What you output must be the exact lines from the first line of the data through the one holding "személyek ellátásaiban részesülők [...]", with no pictures.
*** DATA SUPPLIED ***
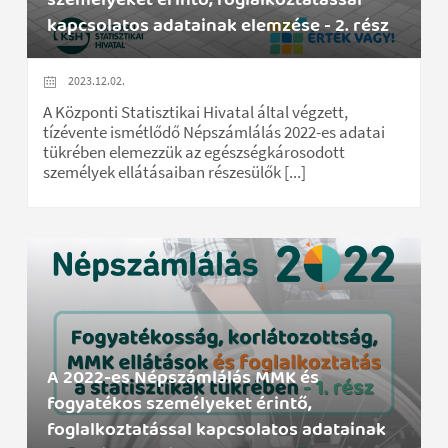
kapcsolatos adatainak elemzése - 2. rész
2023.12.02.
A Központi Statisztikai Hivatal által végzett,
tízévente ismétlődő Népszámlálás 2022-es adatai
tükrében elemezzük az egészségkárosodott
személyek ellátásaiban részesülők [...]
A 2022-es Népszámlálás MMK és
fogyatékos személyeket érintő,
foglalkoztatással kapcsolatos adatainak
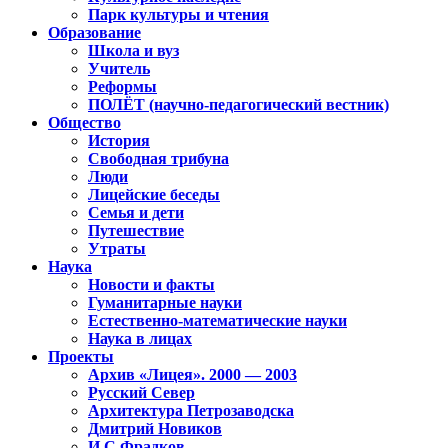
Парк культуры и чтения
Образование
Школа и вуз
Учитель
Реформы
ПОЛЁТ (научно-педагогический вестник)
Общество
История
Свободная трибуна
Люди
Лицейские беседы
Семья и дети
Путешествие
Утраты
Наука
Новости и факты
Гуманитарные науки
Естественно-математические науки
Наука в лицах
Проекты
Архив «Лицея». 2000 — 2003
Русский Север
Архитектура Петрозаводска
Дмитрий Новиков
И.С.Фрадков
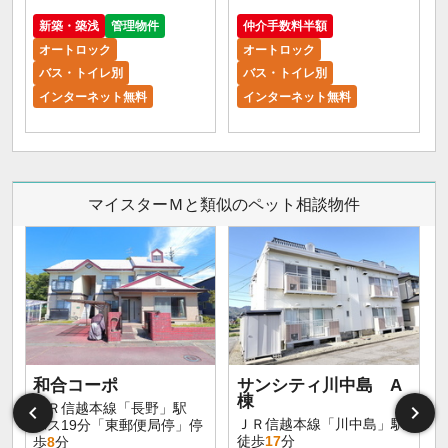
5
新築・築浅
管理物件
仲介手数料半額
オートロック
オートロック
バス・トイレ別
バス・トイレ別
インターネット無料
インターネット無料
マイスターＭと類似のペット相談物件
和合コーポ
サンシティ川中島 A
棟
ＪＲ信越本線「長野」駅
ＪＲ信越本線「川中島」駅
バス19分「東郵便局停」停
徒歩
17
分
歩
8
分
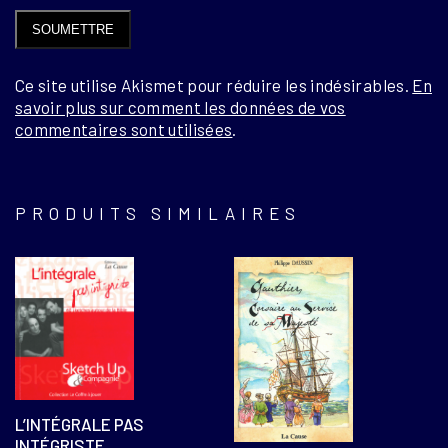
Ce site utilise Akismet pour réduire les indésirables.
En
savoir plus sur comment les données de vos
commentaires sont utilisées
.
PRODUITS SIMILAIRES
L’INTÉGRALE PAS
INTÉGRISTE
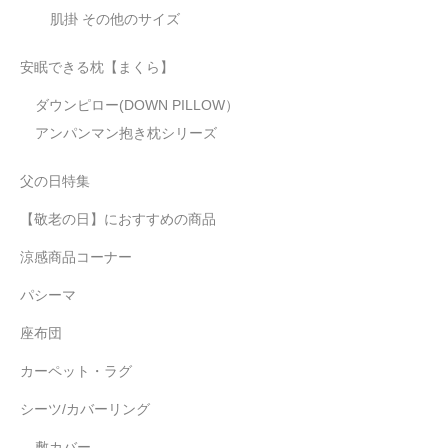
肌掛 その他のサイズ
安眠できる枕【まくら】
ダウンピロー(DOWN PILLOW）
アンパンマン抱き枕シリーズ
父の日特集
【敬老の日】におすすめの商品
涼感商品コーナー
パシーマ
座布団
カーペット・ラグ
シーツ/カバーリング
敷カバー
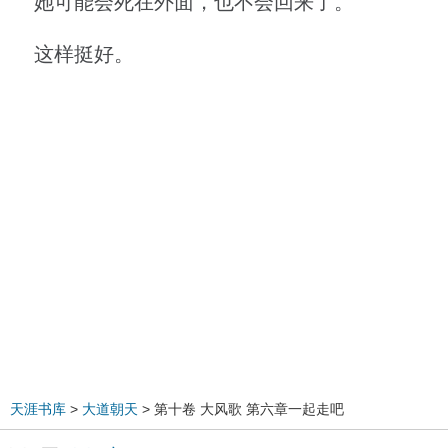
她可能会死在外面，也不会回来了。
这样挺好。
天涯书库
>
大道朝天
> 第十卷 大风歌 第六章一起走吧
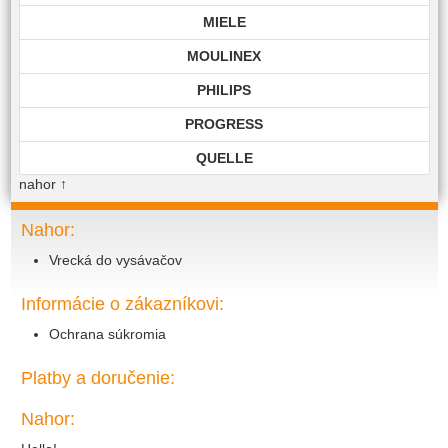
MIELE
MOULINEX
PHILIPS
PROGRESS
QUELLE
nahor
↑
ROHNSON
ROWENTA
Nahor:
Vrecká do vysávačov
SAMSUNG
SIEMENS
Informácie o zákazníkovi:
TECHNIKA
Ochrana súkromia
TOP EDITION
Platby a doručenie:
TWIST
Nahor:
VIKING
*** End of DATA SUPPLIED ***
__SOLVED EXERCISE__.
kapcsolatos adatainak elemzése - 2. rész
2023.12.02.
A Központi Statisztikai Hivatal által végzett,
tízévente ismétlődő Népszámlálás 2022-es adatai
tükrében elemezzük az egészségkárosodott
személyek ellátásaiban részesülők [...]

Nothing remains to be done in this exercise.